Webpage Input Plugin

Salma · March 17, 2018, 10:32am

Hi,

I'm wondering if there is a way to input webpage data into Elasticsearch using Logstash pipeline.
I have a webpage that is publicly accessible like website/logs/access.log what input plugin should I use?

Thanks,
Salma

wwalker · March 17, 2018, 5:17pm

Are you trying to ingest IIS/Samba logs?

Salma · March 17, 2018, 5:41pm

Hi wwalker,

Thanks for your replay,
I don’t know what is IIS/Samba logs. The logs that I’m trying to ingest are
Web Access logs and generated on a specific webpage.

wwalker · March 17, 2018, 5:48pm

IIS and Samba are popular applications for hosting websites, IIS is native to Windows Server OS and Samba is used a lot in Linux. I haven't done it yet, but I imagine you'd use the file input and then the grok filter to pull out the fields you want processed.
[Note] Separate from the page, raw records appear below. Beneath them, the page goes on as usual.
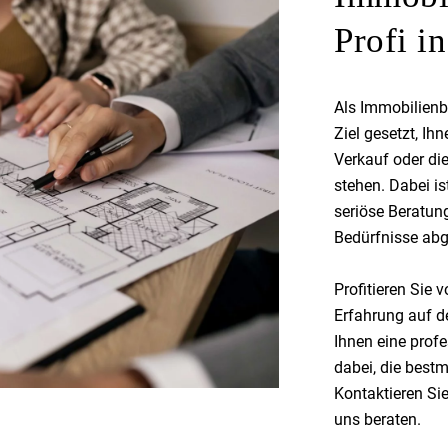
Profi i
Als Immobilien
Ziel gesetzt, Ih
Verkauf oder di
stehen. Dabei is
seriöse Beratung
Bedürfnisse abg
Profitieren Sie 
Erfahrung auf d
Ihnen eine prof
dabei, die bestm
Kontaktieren Si
uns beraten.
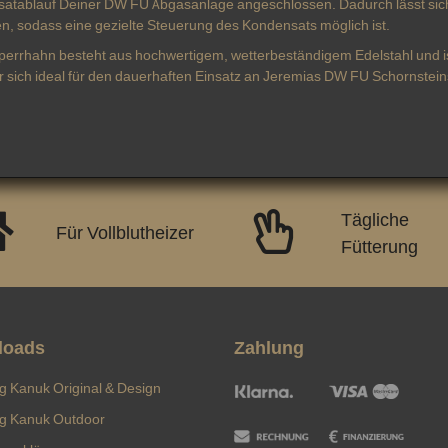
atablauf Deiner DW FU Abgasanlage angeschlossen. Dadurch lässt sich
en, sodass eine gezielte Steuerung des Kondensats möglich ist.
perrhahn besteht aus hochwertigem, wetterbeständigem Edelstahl und is
er sich ideal für den dauerhaften Einsatz an Jeremias DW FU Schornstei
Tägliche
Für Vollblutheizer
Fütterung
loads
Zahlung
ng Kanuk Original & Design
ng Kanuk Outdoor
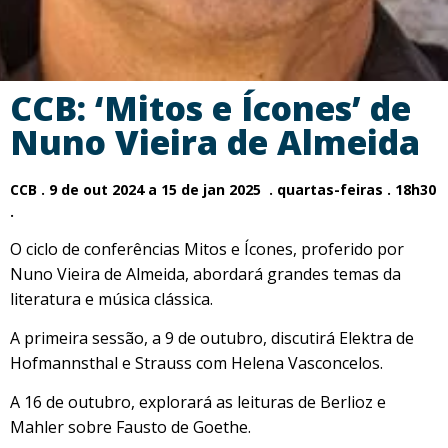
CCB: ‘Mitos e Ícones’ de
Nuno Vieira de Almeida
CCB . 9 de out 2024 a 15 de jan 2025 . quartas-feiras . 18h30
.
O ciclo de conferências Mitos e Ícones, proferido por
Nuno Vieira de Almeida, abordará grandes temas da
literatura e música clássica.
A primeira sessão, a 9 de outubro, discutirá Elektra de
Hofmannsthal e Strauss com Helena Vasconcelos.
A 16 de outubro, explorará as leituras de Berlioz e
Mahler sobre Fausto de Goethe.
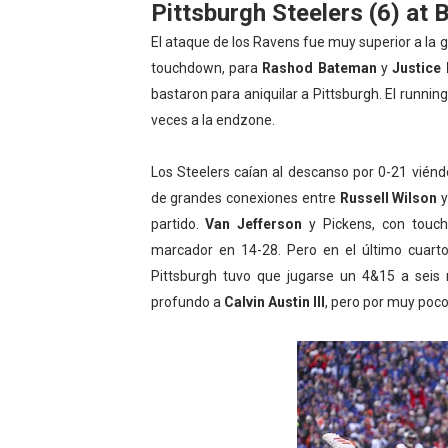
Pittsburgh Steelers (6) at 
El ataque de los Ravens fue muy superior a la 
touchdown, para
Rashod Bateman
y
Justice 
bastaron para aniquilar a Pittsburgh. El runni
veces a la endzone.
Los Steelers caían al descanso por 0-21 vién
de grandes conexiones entre
Russell Wilson
partido.
Van Jefferson
y Pickens, con touc
marcador en 14-28. Pero en el último cuarto
Pittsburgh tuvo que jugarse un 4&15 a seis m
profundo a
Calvin Austin III
, pero por muy poco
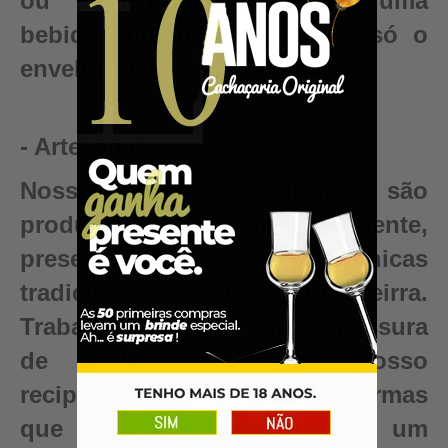
ou fermentado. Conquiste uma
bebida autêntica, valor que só o
envelhecimento pode criar.
- Artesanal
Nossos barris e dornas são
produzidos artesanalmente,
preservando as técnicas
tradicionais da Tanoaria Brasileirra.
Trabalhamos com uma espessura
de madeira maior em nosso
recipientes para garantir reformas
que renovam seu barril para um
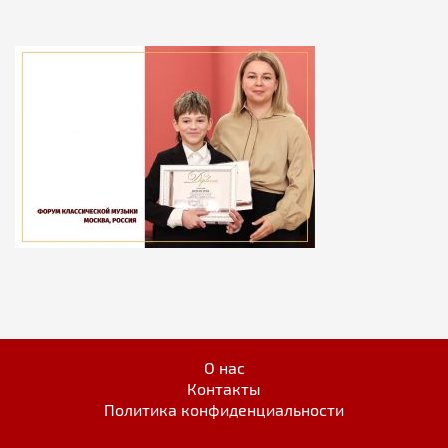
О нас
Контакты
Политика конфиденциальности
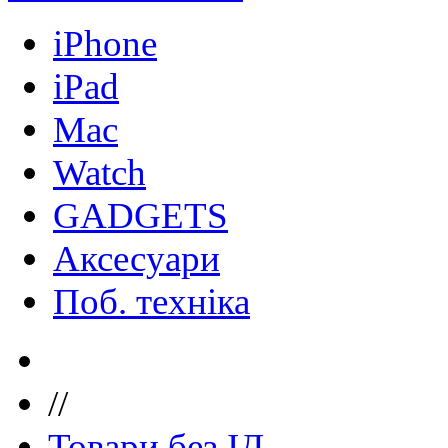
iPhone
iPad
Mac
Watch
GADGETS
Аксесуари
Поб. техніка
//
Товари без ІД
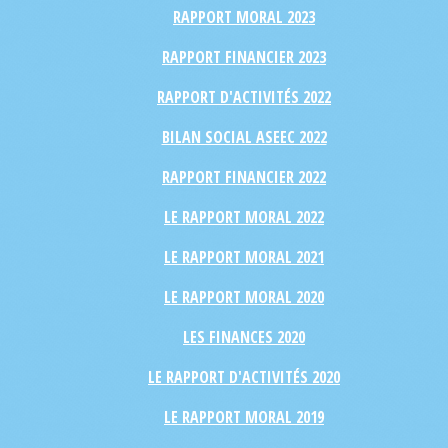
RAPPORT MORAL 2023
RAPPORT FINANCIER 2023
RAPPORT D'ACTIVITÉS 2022
BILAN SOCIAL ASEEC 2022
RAPPORT FINANCIER 2022
LE RAPPORT MORAL 2022
LE RAPPORT MORAL 2021
LE RAPPORT MORAL 2020
LES FINANCES 2020
LE RAPPORT D'ACTIVITÉS 2020
LE RAPPORT MORAL 2019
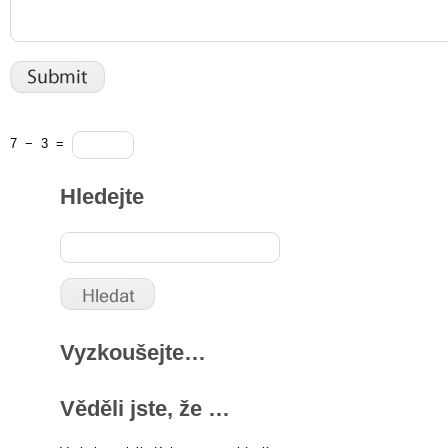
7
−
3
=
Hledejte
Vyzkoušejte…
Věděli jste, že …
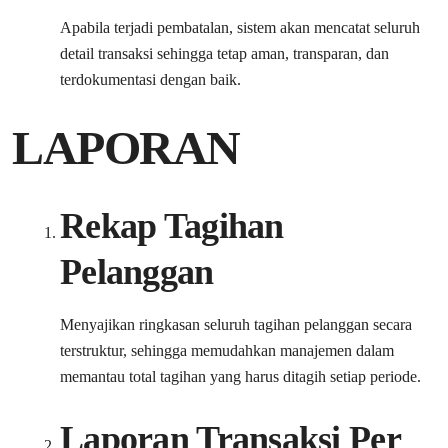
Apabila terjadi pembatalan, sistem akan mencatat seluruh
detail transaksi sehingga tetap aman, transparan, dan
terdokumentasi dengan baik.
LAPORAN
Rekap Tagihan
Pelanggan
Menyajikan ringkasan seluruh tagihan pelanggan secara
terstruktur, sehingga memudahkan manajemen dalam
memantau total tagihan yang harus ditagih setiap periode.
Laporan Transaksi Per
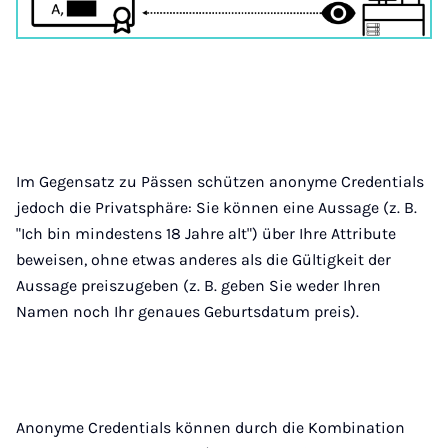
Im Gegensatz zu Pässen schützen anonyme Credentials
jedoch die Privatsphäre: Sie können eine Aussage (z. B.
"Ich bin mindestens 18 Jahre alt") über Ihre Attribute
beweisen, ohne etwas anderes als die Gültigkeit der
Aussage preiszugeben (z. B. geben Sie weder Ihren
Namen noch Ihr genaues Geburtsdatum preis).
Anonyme Credentials können durch die Kombination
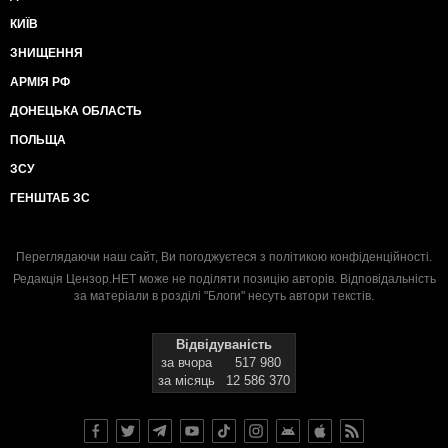
КИЇВ
ЗНИЩЕННЯ
АРМІЯ РФ
ДОНЕЦЬКА ОБЛАСТЬ
ПОЛЬЩА
ЗСУ
ГЕНШТАБ ЗС
Переглядаючи наш сайт, Ви погоджуєтеся з
політикою конфіденційності
.
Редакція Цензор.НЕТ може не поділяти позицію авторів. Відповідальність
за матеріали в розділі "Блоги" несуть автори текстів.
Відвідуваність
за вчора
517 980
за місяць
12 586 370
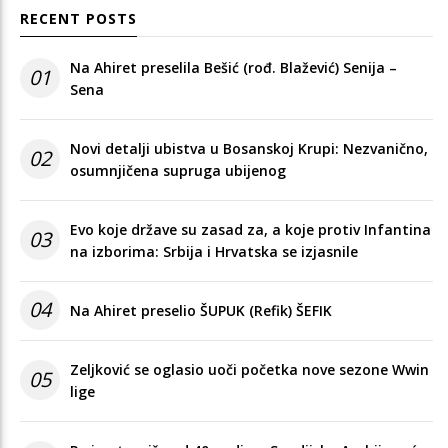
RECENT POSTS
Na Ahiret preselila Bešić (rođ. Blažević) Senija –
01
Sena
Novi detalji ubistva u Bosanskoj Krupi: Nezvanično,
02
osumnjičena supruga ubijenog
Evo koje države su zasad za, a koje protiv Infantina
03
na izborima: Srbija i Hrvatska se izjasnile
04
Na Ahiret preselio ŠUPUK (Refik) ŠEFIK
Zeljković se oglasio uoči početka nove sezone Wwin
05
lige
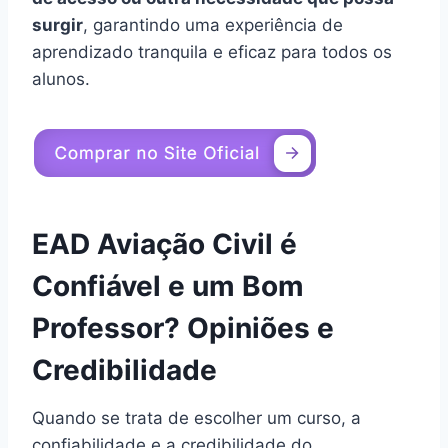
surgir
, garantindo uma experiência de
aprendizado tranquila e eficaz para todos os
alunos.
EAD Aviação Civil é
Confiável e um Bom
Professor? Opiniões e
Credibilidade
Quando se trata de escolher um curso, a
confiabilidade e a credibilidade do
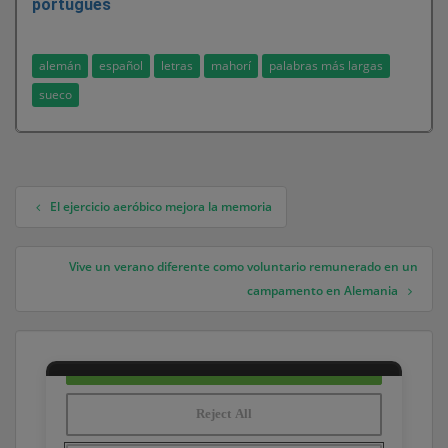
portugués
alemán
español
letras
mahorí
palabras más largas
sueco
El ejercicio aeróbico mejora la memoria
Navegación de entradas
Vive un verano diferente como voluntario remunerado en un
campamento en Alemania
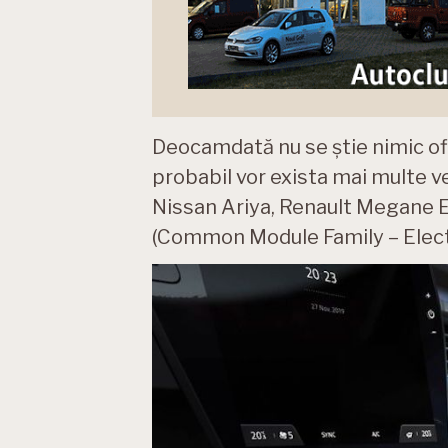
Deocamdată nu se știe nimic ofic
probabil vor exista mai multe ve
Nissan Ariya, Renault Megane E
(Common Module Family – Electri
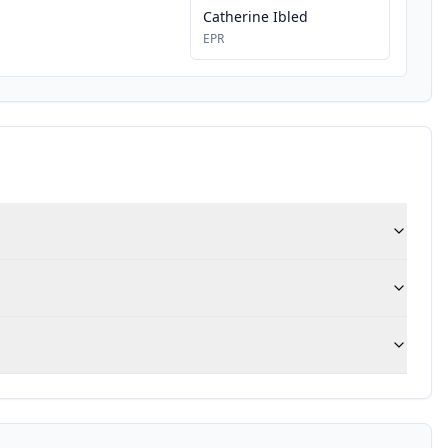
Catherine Ibled
EPR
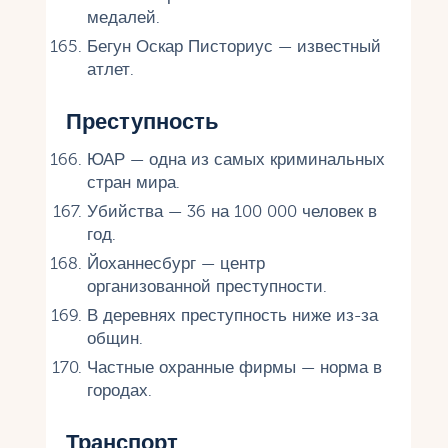
медалей.
Бегун Оскар Писториус — известный
атлет.
Преступность
ЮАР — одна из самых криминальных
стран мира.
Убийства — 36 на 100 000 человек в
год.
Йоханнесбург — центр
организованной преступности.
В деревнях преступность ниже из-за
общин.
Частные охранные фирмы — норма в
городах.
Транспорт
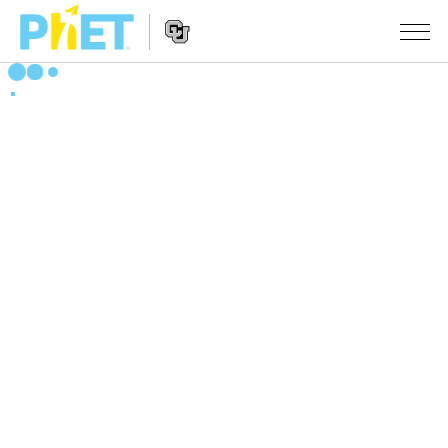
PhET
웹
사
웹
시뮬레이션
이
사
트
이
모든 심(Sims)
STUDIO
검
트
색
탐
About Studio
수업
물리학
색
Customizable Sims
수학 및 통계학
활동 검색
연구
Start a Free Trial
화학
당신의 활동을 공유하세요.
시도/주도권
Purchase a License
지구 및 우주
활동 기여 지침
포용적 디자인
로그인/등록
생물학
가상 워크숍
PhET 글로벌
로그인/등록
번역된 시뮬레이션
Professional Learning with PhET
Data Fluency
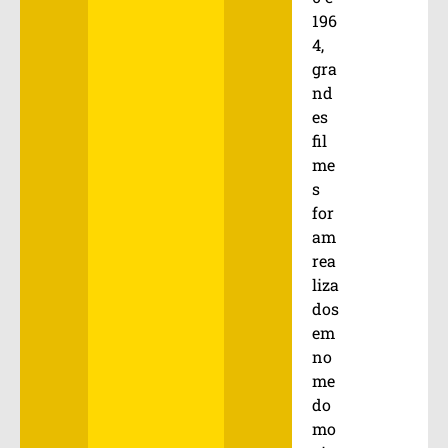
196
4,
gra
nd
es
fil
me
s
for
am
rea
liza
dos
em
no
me
do
mo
I wish I could help you more but grok is something I've read through briefly and was left scratching my head.

Salma · March 17, 2018, 6:12pm

I don't own the website, I found the link on github when I was searching for a publicly accessible web access logs.
here if the link that I want to stream the logs from
http://www.almhuette-raith.at/apache-log/access.log
So I'm not sure if this website is hosted using llS or Samba.

I tried to download the web log from the website and ingest it using the file input plugin and it worked fine for me, but the problem is that events are not on real time since I've downloaded a copy of the web access logs of this website.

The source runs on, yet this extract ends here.